PROBLEM DESCRIPTION> Go over the data and copy out each line with "dans" in it.

PROVIDED RECORDS>
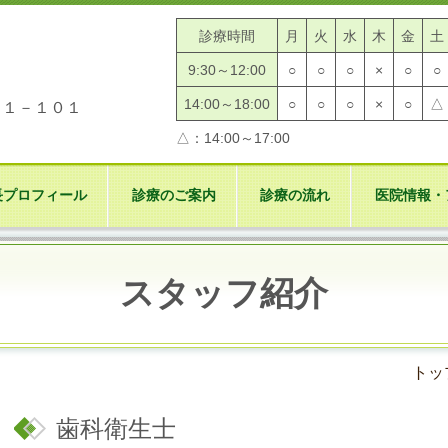
診療時間
月
火
水
木
金
土
9:30～12:00
○
○
○
×
○
○
14:00～18:00
○
○
○
×
○
△
－１－１０１
△：14:00～17:00
長プロフィール
診療のご案内
診療の流れ
医院情報・
スタッフ紹介
トッ
歯科衛生士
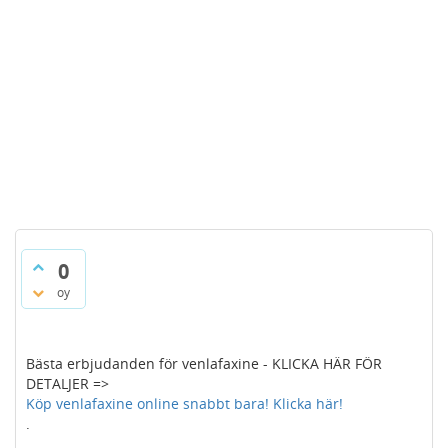
0
oy
Bästa erbjudanden för venlafaxine - KLICKA HÄR FÖR
DETALJER =>
Köp venlafaxine online snabbt bara! Klicka här!
.
.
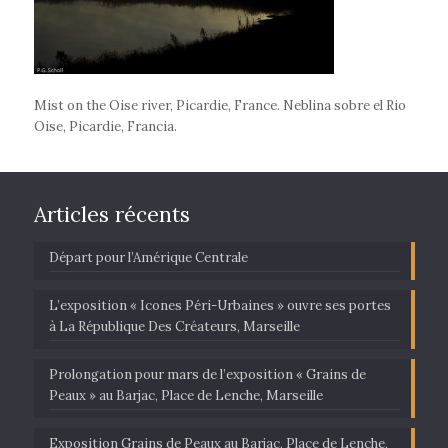
Mist on the Oise river, Picardie, France. Neblina sobre el Rio
Oise, Picardie, Francia.
Articles récents
Départ pour l’Amérique Centrale
L’exposition « Icones Péri-Urbaines » ouvre ses portes
à La République Des Créateurs, Marseille
Prolongation pour mars de l’exposition « Grains de
Peaux » au Barjac, Place de Lenche, Marseille
Exposition Grains de Peaux au Barjac, Place de Lenche,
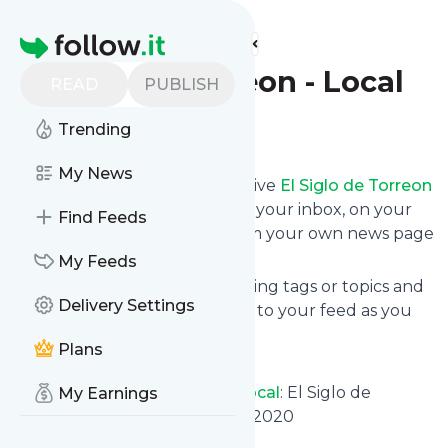
Find more feeds
Homepage
El Siglo de Torreon - Local
READ
PUBLISH
Follow
Trending
My News
Subscribe in seconds and receive
El Siglo de Torreon
- Local
's news feed updates in your inbox, on your
Find Feeds
phone or even read them from your own news page
here on follow.it.
My Feeds
You can select the updates using tags or topics and
Delivery Settings
you can add as many websites to your feed as you
like.
Plans
And the service is entirely free!
Follow
El Siglo de Torreon - Local
: El Siglo de
My Earnings
Torreón, martes 2 de junio de 2020
Is this your feed?
Claim it
!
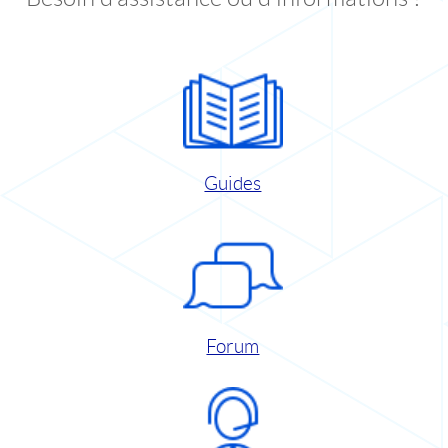
Guides
Forum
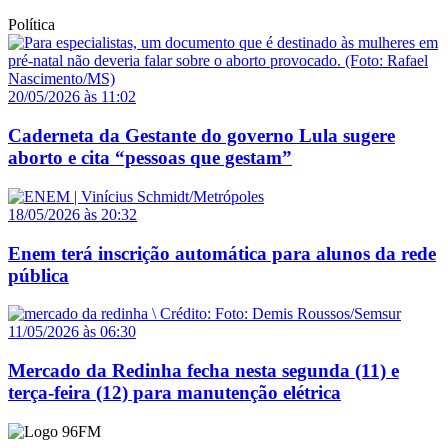
Política
20/05/2026 às 11:02
Caderneta da Gestante do governo Lula sugere
aborto e cita “pessoas que gestam”
18/05/2026 às 20:32
Enem terá inscrição automática para alunos da rede
pública
11/05/2026 às 06:30
Mercado da Redinha fecha nesta segunda (11) e
terça-feira (12) para manutenção elétrica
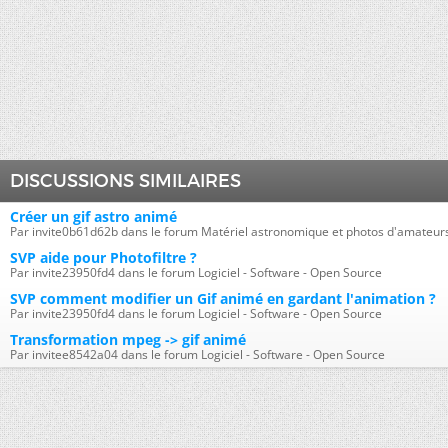
DISCUSSIONS SIMILAIRES
Créer un gif astro animé
Par invite0b61d62b dans le forum Matériel astronomique et photos d'amateur
SVP aide pour Photofiltre ?
Par invite23950fd4 dans le forum Logiciel - Software - Open Source
SVP comment modifier un Gif animé en gardant l'animation ?
Par invite23950fd4 dans le forum Logiciel - Software - Open Source
Transformation mpeg -> gif animé
Par invitee8542a04 dans le forum Logiciel - Software - Open Source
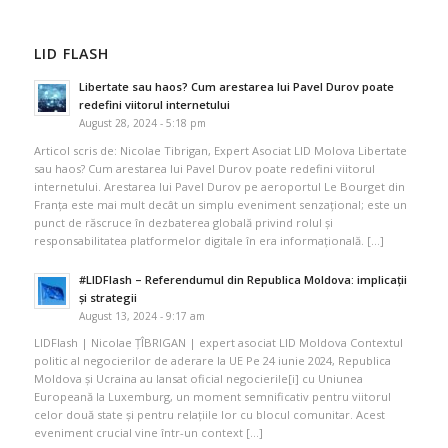
LID FLASH
Libertate sau haos? Cum arestarea lui Pavel Durov poate
redefini viitorul internetului
August 28, 2024 - 5:18 pm
Articol scris de: Nicolae Tibrigan, Expert Asociat LID Molova Libertate
sau haos? Cum arestarea lui Pavel Durov poate redefini viitorul
internetului. Arestarea lui Pavel Durov pe aeroportul Le Bourget din
Franța este mai mult decât un simplu eveniment senzațional; este un
punct de răscruce în dezbaterea globală privind rolul și
responsabilitatea platformelor digitale în era informațională. […]
#LIDFlash – Referendumul din Republica Moldova: implicații
și strategii
August 13, 2024 - 9:17 am
LIDFlash | Nicolae ȚÎBRIGAN | expert asociat LID Moldova Contextul
politic al negocierilor de aderare la UE Pe 24 iunie 2024, Republica
Moldova și Ucraina au lansat oficial negocierile[i] cu Uniunea
Europeană la Luxemburg, un moment semnificativ pentru viitorul
celor două state și pentru relațiile lor cu blocul comunitar. Acest
eveniment crucial vine într-un context […]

SOLUTION TO THE PROBLEM>
Par invite0b61d62b dans le forum Matériel astronomique et photos d'amateur
Par invite23950fd4 dans le forum Logiciel - Software - Open Source
Par invite23950fd4 dans le forum Logiciel - Software - Open Source
Par invitee8542a04 dans le forum Logiciel - Software - Open Source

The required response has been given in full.